高可用性とネットワーク パフォーマンスをアプリケーションに提供する Azure サービス。
こんにちは SHIRAISHI, KAZUMA 。
Azure Load Balancerにおいて「DataPathAvailability」の低下が観測された件につきまして、ご連絡いただきありがとうございます。
「Data Path Availability(データパスの可用性)」メトリックは、Load Balancerのフロントエンドから正常な状態にあるバックエンドインスタンスへの接続確認(TCP ping)の成功率を表す指標です。これらの確認は継続的に実行され、ワークロードに影響を与えることなく、実際のアプリケーショントラフィックと同じ経路を通過して行われます。
このメトリックの一時的な低下(例:約90%への低下)は、サンプリング期間中に接続確認の一部が成功しなかったことを示しています。これは必ずしもバックエンド側の障害を意味するものではなく、むしろデータパスの接続性における一時的な劣化を示唆するものです。
プラットフォームの観点からは、以下の点が挙げられます:
- Data Path Availabilityが90%未満かつ25%超の状態が2分以上継続した場合、当該リソースは「Degraded(劣化)」状態とみなされる可能性があります。
- また、メトリックが90%を下回った際、Azureプラットフォーム側で「DataPathAvailabilityWarning」イベントが発行されることがあります。これは、プラットフォーム側のイベントや一時的な環境要因によって引き起こされるものです。
考えられる原因:
通常、この事象は以下のいずれか、または複数の要因に起因するものと考えられます。
- 一時的なプラットフォームイベント(インフラストラクチャやネットワークの一時的な変動など)

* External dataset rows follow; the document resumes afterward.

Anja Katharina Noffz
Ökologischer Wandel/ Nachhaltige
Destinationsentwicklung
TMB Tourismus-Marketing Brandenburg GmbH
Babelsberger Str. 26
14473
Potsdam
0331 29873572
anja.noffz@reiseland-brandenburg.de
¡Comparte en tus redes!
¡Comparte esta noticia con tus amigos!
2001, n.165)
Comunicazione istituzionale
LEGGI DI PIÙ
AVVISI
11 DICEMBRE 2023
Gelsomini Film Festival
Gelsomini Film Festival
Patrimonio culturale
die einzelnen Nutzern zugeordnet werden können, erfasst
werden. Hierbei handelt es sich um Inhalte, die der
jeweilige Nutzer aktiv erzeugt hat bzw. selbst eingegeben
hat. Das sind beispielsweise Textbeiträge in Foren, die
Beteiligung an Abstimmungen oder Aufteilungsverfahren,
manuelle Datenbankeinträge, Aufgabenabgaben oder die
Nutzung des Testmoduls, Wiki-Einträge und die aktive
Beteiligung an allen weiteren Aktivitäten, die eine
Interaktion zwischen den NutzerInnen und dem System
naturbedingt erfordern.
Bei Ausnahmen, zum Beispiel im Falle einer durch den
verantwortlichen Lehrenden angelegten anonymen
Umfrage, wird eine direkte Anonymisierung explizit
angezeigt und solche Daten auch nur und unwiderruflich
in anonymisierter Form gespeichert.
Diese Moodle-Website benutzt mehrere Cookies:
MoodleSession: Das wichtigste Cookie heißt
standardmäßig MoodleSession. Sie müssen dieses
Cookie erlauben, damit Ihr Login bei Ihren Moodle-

- 断続的なバックエンドプローブの失敗(アプリケーションの応答遅延や無応答、ポートの応答が不安定な状態など)
- ヘルスプローブの設定不備、またはバックエンドへの到達性に関する問題
- 短時間の一時的なネットワーク輻輳(混雑)やパケット損失
SLAに関する考慮事項:
Azure Load BalancerのSLA(サービス品質保証)は、単一の5分間データポイントのみに基づいて評価されるものではありません。
- Data Path Availabilityメトリックは、あくまで診断やリソースの健全性を示す指標であり、SLAの直接的な測定値ではありません。

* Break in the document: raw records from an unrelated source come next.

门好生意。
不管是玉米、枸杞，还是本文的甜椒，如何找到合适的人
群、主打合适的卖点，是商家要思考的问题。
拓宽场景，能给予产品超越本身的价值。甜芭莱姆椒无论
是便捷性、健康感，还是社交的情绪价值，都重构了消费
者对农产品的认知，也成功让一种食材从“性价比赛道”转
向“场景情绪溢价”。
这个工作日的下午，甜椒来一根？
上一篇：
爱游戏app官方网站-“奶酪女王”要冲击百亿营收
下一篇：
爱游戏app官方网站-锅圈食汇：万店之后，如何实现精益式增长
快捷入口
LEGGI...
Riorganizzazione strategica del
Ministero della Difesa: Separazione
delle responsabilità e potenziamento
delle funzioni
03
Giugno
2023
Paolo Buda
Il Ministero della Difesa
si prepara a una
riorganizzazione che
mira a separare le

- SLAの遵守状況は、短時間の一時的な低下ではなく、月単位で集計された期間全体に基づいて判断されます。
したがって:
短時間の一時的な低下(例:午前3時05分頃に約90%まで低下したケースなど)のみをもって、直ちにSLA違反となるわけではありません。SLAの定義に基づき「ダウンタイム」として計測可能なほどの、継続的な影響が発生した場合に限り、SLA違反とみなされます。
今回の事象がバックエンド側、あるいはプラットフォーム側のどちらに起因するものかをさらに検証するには、以下の手順をご確認ください。

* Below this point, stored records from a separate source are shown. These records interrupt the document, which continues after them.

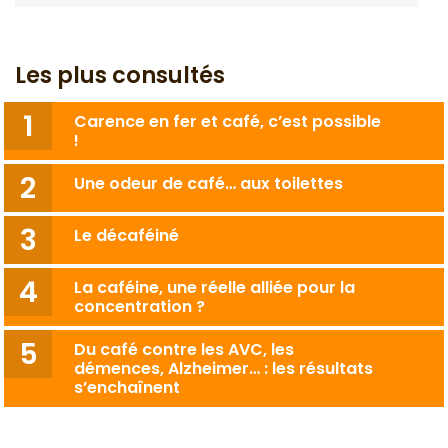
Les plus consultés
Carence en fer et café, c’est possible
!
Une odeur de café… aux toilettes
Le décaféiné
La caféine, une réelle alliée pour la
concentration ?
Du café contre les AVC, les
démences, Alzheimer… : les résultats
s’enchaînent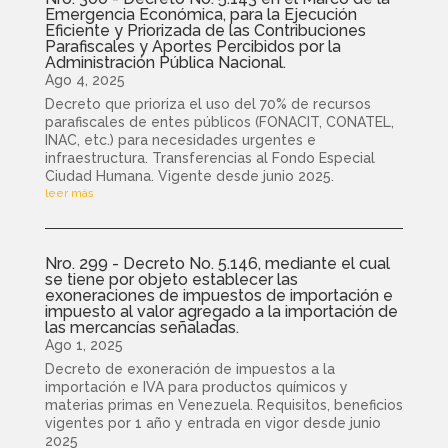
Emergencia Económica, para la Ejecución
Eficiente y Priorizada de las Contribuciones
Parafiscales y Aportes Percibidos por la
Administración Pública Nacional.
Ago 4, 2025
Decreto que prioriza el uso del 70% de recursos
parafiscales de entes públicos (FONACIT, CONATEL,
INAC, etc.) para necesidades urgentes e
infraestructura. Transferencias al Fondo Especial
Ciudad Humana. Vigente desde junio 2025.
leer más
Nro. 299 - Decreto No. 5.146, mediante el cual
se tiene por objeto establecer las
exoneraciones de impuestos de importación e
impuesto al valor agregado a la importación de
las mercancías señaladas.
Ago 1, 2025
Decreto de exoneración de impuestos a la
importación e IVA para productos químicos y
materias primas en Venezuela. Requisitos, beneficios
vigentes por 1 año y entrada en vigor desde junio
2025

- 事象が発生したのと同時刻における「Health Probe Status(ヘルスプローブの状態)」メトリックを確認する。
- バックエンドインスタンスの中に、「Unhealthy(異常)」と判定されたものがないかを確認する。
- 「Resource Health(リソースの正常性)」ブレードを確認し、プラットフォーム側から報告されたイベントがないかを調べる。
- 「Azure Service Health」を確認し、対象リージョン全体に影響を及ぼすようなインシデントが発生していないかをクロスチェックする。